こうして、畑の一区画を借り受け、初めての“本格農業”に挑むこととなった──


しかし、


「わからん……!」


鍬を手にしたルミナスは、最初の一歩でつまずいていた。


(私の知識なんて、昔ちょっとだけ見た『鉄◯DASH』の再放送レベルだぞ!?)


農民たちから耕し方を教わったものの、どれほど深く耕せばいいのか、どのくらいの力加減が適切なのか、自信が持てない。


「そうだ、グランツさん! 種のことが書いてあった本に、何かヒントはないかな?」


呼びかけられたグランツは、持参していた分厚い資料本をぱらぱらとめくりながら答える。


「そうですねぇ〜……あっ、ありました! レッドメロウとクゥクゥモロコは、高さ15〜30セルほどの(うね)に1セルほどの深さに植えるのが良いようです!」


「セル……? たぶんセンチのことかな。よし、じゃあ種の数も考えて耕してみるか!」


意気込んだルミナスは、鍬をギュッと握りしめ、力強く振り下ろした。


「ボゴォッ!!!!」


「……へっ!?!?」


土が盛大に抉れ、周囲の農民やグランツが目を見開いて絶句する。


「う、嘘でしょ!? そんなに力入れてないのに……!」


「さ、さすがはルミナス様……お力まで女神級でございます!!」


(いやいや、グランツさん、それフォローになってないからね!?)


慌てて皆で崩れた土を戻し、改めて力加減を調整しながら耕し直す。


「よし……今度は軽く、慎重に──」


「ザクッ! ザクッ! ザクッ!」


ルミナスは丁寧に畝を作り、種を蒔く準備を整えていく。農民たちとグランツが温かく見守る中、彼女はふぅっとひと息ついた。


「お上手です、ルミナス様! それでは、こちら。レッドメロウの種を1メル間隔で植えていきましょう!」


「あれ、グランツさん。肥料とかはいらないの?」


「そこに気づくとは……さすがです、ルミナス様!!」


身を乗り出してくるグランツのテンションに、ルミナスはわずかに引きながらも耳を傾ける。


「本来は、種を蒔く際に“基肥(もとごえ)”として肥料を混ぜ込むのですが──!」


「──ですが?」


「今朝、土を調べたところ……なんと! ルミナス様の浄化魔法のおかげで、肥料が必要ないほどの理想的な土壌となっておりました!!」


(声がデカいな……)


「じゃあ、肥料の心配はいらないってこと?」


「ええ。ただし、魔法の効果がどれほど続くかは未知数ですので、定期的に浄化魔法をかけていただければ万全かと!」


(あの、眠気でぶっ倒れるやつね……。でも、スイカととうもろこしのためなら……!)


ルミナスはそっとレッドメロウの種を取り、深さ1センチほどの穴に3〜4粒ずつ、等間隔で入れ、優しく土で覆う。


(よし……次は、とうもろこし!)


レッドメロウの根が干渉しないよう少し離れた位置を選び、同じように丁寧にクゥクゥモロウの種を蒔いていく。
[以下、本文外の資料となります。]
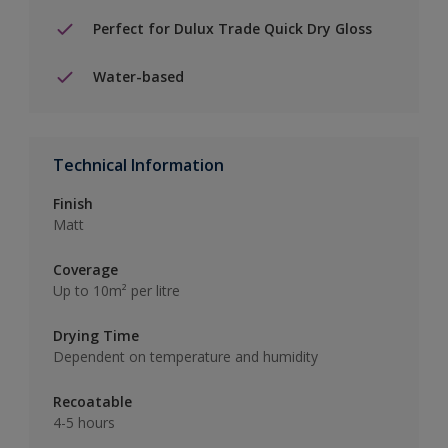
Perfect for Dulux Trade Quick Dry Gloss
Water-based
Technical Information
Finish
Matt
Coverage
Up to 10m² per litre
Drying Time
Dependent on temperature and humidity
Recoatable
4-5 hours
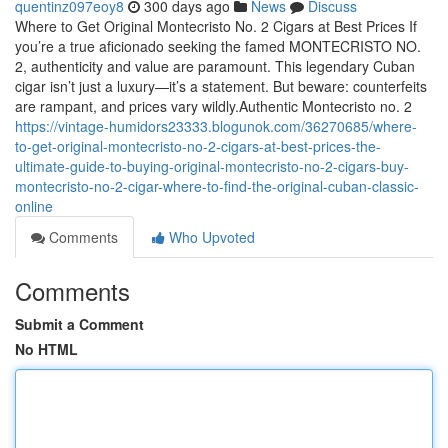
quentinz097eoy8
300 days ago
News
Discuss
Where to Get Original Montecristo No. 2 Cigars at Best Prices If
you’re a true aficionado seeking the famed MONTECRISTO NO.
2, authenticity and value are paramount. This legendary Cuban
cigar isn’t just a luxury—it’s a statement. But beware: counterfeits
are rampant, and prices vary wildly.Authentic Montecristo no. 2
https://vintage-humidors23333.blogunok.com/36270685/where-
to-get-original-montecristo-no-2-cigars-at-best-prices-the-
ultimate-guide-to-buying-original-montecristo-no-2-cigars-buy-
montecristo-no-2-cigar-where-to-find-the-original-cuban-classic-
online
Comments
Who Upvoted
Comments
Submit a Comment
No HTML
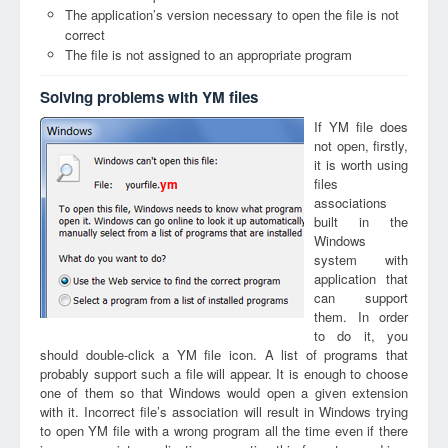
The application’s version necessary to open the file is not
correct
The file is not assigned to an appropriate program
Solving problems with YM files
If YM file does
not open, firstly,
it is worth using
files
ym
associations
built in the
Windows
system with
application that
can support
them. In order
to do it, you
should double-click a YM file icon. A list of programs that
probably support such a file will appear. It is enough to choose
one of them so that Windows would open a given extension
with it. Incorrect file’s association will result in Windows trying
to open YM file with a wrong program all the time even if there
「ルミナス様、クゥクゥモロコは30セル間隔で蒔くと良いそうです!」


「了解〜!」


すべての種を蒔き終えたルミナスは、最後に手を合わせて目を閉じ、祈りを込めて呪文を唱えた。


「元気に育てぇ〜……! セイクリッド・シャワー!!」


キラキラと輝く祝福の水が、種を植えたばかりの土を優しく潤す。魔法による清らかな雨が、生命の鼓動を呼び起こすように、大地を濡らしていった。


「よし! あとはどうすればいいの?」


「さすがルミナス様! 次は発芽を待つのみですので、本日はここまでとなります!」


自分専用の畑ができたこと。そして、遠く離れた懐かしい味――スイカととうもろこしが、ここで育つかもしれないという希望。


ルミナスは期待と満足の笑みを浮かべながら、陽光に背を押され、屋敷へと帰っていった。